Figure 13 represents the lateral resistance of the tower foundation according to cyclic loading, and the elastic recovery displacement and recovery displacement amounts according to cyclic loading are shown in

Table 5. Elastic recovery ratio according to target displacement.

Target displacement (mm)	5	10	15	20	25
Recovery displacement (mm)	3.5	8	12.4	17.2	21.9
Elastic recovery ratio (%)	70	80	82.67	86	87.6

, with a larger recovery ratio for a larger target displacement. In addition, the maximum lateral resistance value according to the target displacement value was similar when compared to Case 3, which operated static loads. These results are believed to be due to the large amount of elastic recovery due to the wind turbine foundation and piles embedded on bedrock.

3.5. Bending Moment of a Pile

In order to observe the behavior of a pile, the bending moment of the pile can be calculated using the value of the strain gauge installed on the pile, and it can be expressed as shown in Equation 2 for calculating the bending moment (Rollins et al., 1998) [11].

$$\mathrm{M}=\frac{EI·I·ϵ}{d}$$

(2)

$ϵ$: Strain rate;

EI: Bending rigidity of model pile;

d: Radius of model pile.

Figure 14 represents the bending moment by pile position (Figure 4). The bending moment of the pile was measured in three locations, and was expressed as: Figure 14a front row, located in a straight line ahead of the direction of loading; Figure 14b back row, located at the very rear; and Figure 14c right-hand row, located outside the front row (90° counterclockwise point). The y-axis of Figure 14 was expressed as dimensionless by the ratio between the height of the tower foundation and the embedded depth. For overturning, the maximum bending moment point of action was shown at approximately the –1.0 point, the boundary surface between the floor of the tower foundation and the rubble mound layer. In addition, it was shown at approximately the –1.5 point in the cases of the back row and right-hand row, indicating the boundary surface between the floor of the rubble mound layer and bedrock. The maximum bending moment was 2398 N·cm in the front row, 1014 N·cm in the right-hand row, and 914N·cm in the back row. It has the same form as in the pile foundation with general lateral load, where the front row has the greatest resistance, followed by the right-hand row and the back row.

4. Conclusions

This study conducted model experiments to examine the lateral resistance of the wind turbine foundations reinforced with piles on bedrock and the member force of piles. The results are as follows:

(1) Comparing the lateral resistance of existing wind turbine foundations with large cross-sections (Case 1) and a wind turbine foundation reinforced with piles (Case 3), our study showed a similar tendency to change the lateral resistance force up to the initial 10 mm of displacement. However, over 10 mm, Case 1 had a slight increase in lateral resistance, and Case 3 tended to increase linearly at a rapid pace. At a displacement of 25 mm, Case 3, reinforced with piles, had an effect 1.68 times greater than Case 1.
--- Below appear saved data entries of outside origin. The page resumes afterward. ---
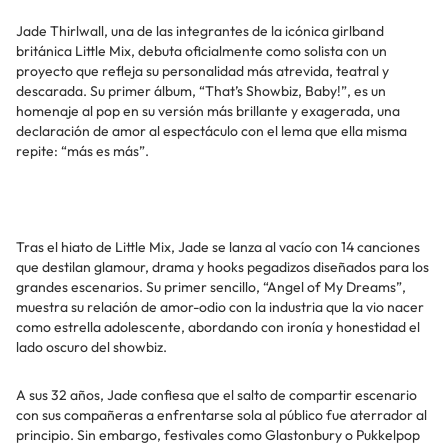
Jade Thirlwall, una de las integrantes de la icónica girlband
británica Little Mix, debuta oficialmente como solista con un
proyecto que refleja su personalidad más atrevida, teatral y
descarada. Su primer álbum, “That’s Showbiz, Baby!”, es un
homenaje al pop en su versión más brillante y exagerada, una
declaración de amor al espectáculo con el lema que ella misma
repite: “más es más”.
Tras el hiato de Little Mix, Jade se lanza al vacío con 14 canciones
que destilan glamour, drama y hooks pegadizos diseñados para los
grandes escenarios. Su primer sencillo, “Angel of My Dreams”,
muestra su relación de amor-odio con la industria que la vio nacer
como estrella adolescente, abordando con ironía y honestidad el
lado oscuro del showbiz.
A sus 32 años, Jade confiesa que el salto de compartir escenario
con sus compañeras a enfrentarse sola al público fue aterrador al
principio. Sin embargo, festivales como Glastonbury o Pukkelpop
(2) The vertical displacement at the foundation part measured to verify the effectiveness of existing wind turbine foundations with a large cross-section (Case 1), as well as wind turbine foundations reinforced with piles on overturning, was 36% smaller in Case 3 compared to Case 1. This shows that the pile-reinforced wind turbine foundations have better safety for overturning.
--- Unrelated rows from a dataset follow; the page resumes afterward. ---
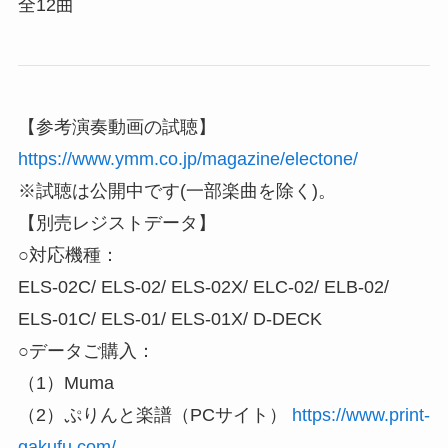
全12曲
【参考演奏動画の試聴】
https://www.ymm.co.jp/magazine/electone/
※試聴は公開中です(一部楽曲を除く)。
【別売レジストデータ】
○対応機種：
ELS-02C/ ELS-02/ ELS-02X/ ELC-02/ ELB-02/
ELS-01C/ ELS-01/ ELS-01X/ D-DECK
○データご購入：
（1）Muma
（2）ぷりんと楽譜（PCサイト）
https://www.print-
gakufu.com/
(3) As a result of operating cyclic loading on the pile-reinforced wind turbine foundations (Case 6), lateral resistance at the target displacement value was similar compared to Case 3, which was subjected to static loading. In addition, the elastic recovery ratio was up to 87.6%, which can be seen as a result of a large elastic recovery due to piles embedded in the bedrock.
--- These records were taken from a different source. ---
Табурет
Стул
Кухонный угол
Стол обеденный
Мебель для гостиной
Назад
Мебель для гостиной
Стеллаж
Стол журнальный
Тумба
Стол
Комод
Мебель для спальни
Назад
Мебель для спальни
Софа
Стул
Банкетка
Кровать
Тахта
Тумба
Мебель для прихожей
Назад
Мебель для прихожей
(4) As a result of examining the member force of piles through bending moment, the front row close to the loading point showed a greater bending moment than the right-hand and back rows; the maximum bending moment occured between the base of foundation and the rubble mound layer.

(5) The above results confirmed that wind turbine foundations reinforced with piles have superior lateral resistance and stability in relation to overturning compared to existing gravity-based wind turbine foundations with large cross-sections.